Although our projects are divided into three parts, they actually act as a whole. It is coherent thinking pattern of synthetic biology[5], especially for making devices that should respond to the environmental signals rapidly. The picture below showcases our whole designs and their relationship.

*Sensors:

Our phosphate- and nitrate-sensitive devices are responsible for detection of environmental phosphate and nitrate. Besides, they transform the input signals into ‘readable information’(sRNA transcription rate)for decision-making devices which further analyses and processes information.

*Decision-making devices:

We are using small RNA to build decision-making devices, Comparator and Ratio Sensor, which process two independent inputs into detectable output. This is a model driven design and the experimental results matches with our models. It is also interesting to learn about the steep but intellectual process of our biological design.

*Actuators:

Floating on the water surfaces is the essential condition for engineered E. coli to survive and send out detectable signals (CaseI,II). Fortunately our new bio-brick, a gvp gene cluster, perfectly solve this problem. We can make it as constitutive actuator which is coupled with pLac-ompR to keep cells within water surfaces (CaseII). Besides that, we can also transform it into inducible actuators which give cells buoyancy only after they have made decisions.




Reference:

1. Ho, I.J.H.K.C., Are changes in N:P ratios in coastal waters the key to increased red tide blooms? Hydrobiologia, 1997. 352(141-147).

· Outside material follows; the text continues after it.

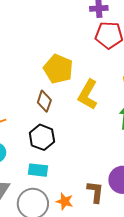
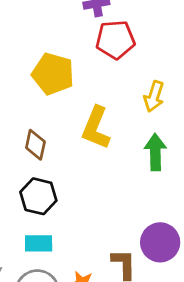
yellow pentagon: (58, 69) -> (53, 74), moved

2. Gustafsson, B.G., et al., Reconstructing the development of baltic sea eutrophication 1850-2006. Ambio, 2012. 41(6): p. 534-48.

3. Paerl, H.W. and V.J. Paul, Climate change: links to global expansion of harmful cyanobacteria. Water Res, 2012. 46(5): p. 1349-63.

4. Paerl, H.W., et al., Controlling harmful cyanobacterial blooms in a hyper-eutrophic lake (Lake Taihu, China): the need for a dual nutrient (N & P) management strategy. Water Res, 2011. 45(5): p. 1973-83.

5. Voigt, C.A., Genetic parts to program bacteria. Curr Opin Biotechnol, 2006. 17(5): p. 548-57.